Reason I ask this, is part of my layout will eventually have Naval ships. I used to be in the navy and would like to have models of them included. Problem is, one is over 500 feet long.


----------



## Dennis461 (Jan 5, 2018)

*re-calibrate*

Navy ship?
Why not start small....


----------



## swimmer_spe (May 3, 2016)

Dennis461 said:


> Navy ship?
> Why not start small....


Who says I will just plunk it into my layout?

I am doing N scale.


----------



## Lehigh74 (Sep 25, 2015)

You don't need much room for some types of Naval vessels. Here is one on an HO layout.


----------



## swimmer_spe (May 3, 2016)

Lehigh74 said:


> You don't need much room for some types of Naval vessels. Here is one on an HO layout.
> 
> 
> View attachment 468102


Now that's just cheeky!


----------



## CTValleyRR (Jul 26, 2014)

Lehigh74 said:


> You don't need much room for some types of Naval vessels. Here is one on an HO layout.
> 
> 
> View attachment 468102


Been there, done that. Got the Navy Expeditionary Medal. Maybe not QUITE that close to shore, but still.

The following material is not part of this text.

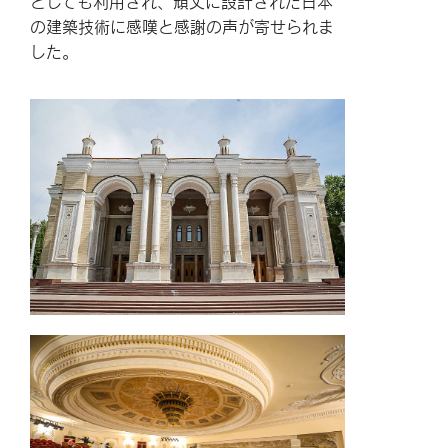
としても利用され、頑丈に設計された日本
の建築技術に感嘆と感謝の声が寄せられま
した。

For the OP, ships are huge, and in full (accurate) scale will take up quite a bit of room. You might be better off using a 1:200 scale model, which will convey the size and presence without taking up quite so much room.


----------



## MichaelE (Mar 7, 2018)

Full scale HO ships can be seen on der Wunderland model railroad in Hamburg and in the many videos that have been made appearing on You Tube.

This will give you some idea of what you are getting into. Of course, N scale won't be as large, but will still be a sizable addition to your railroad.


----------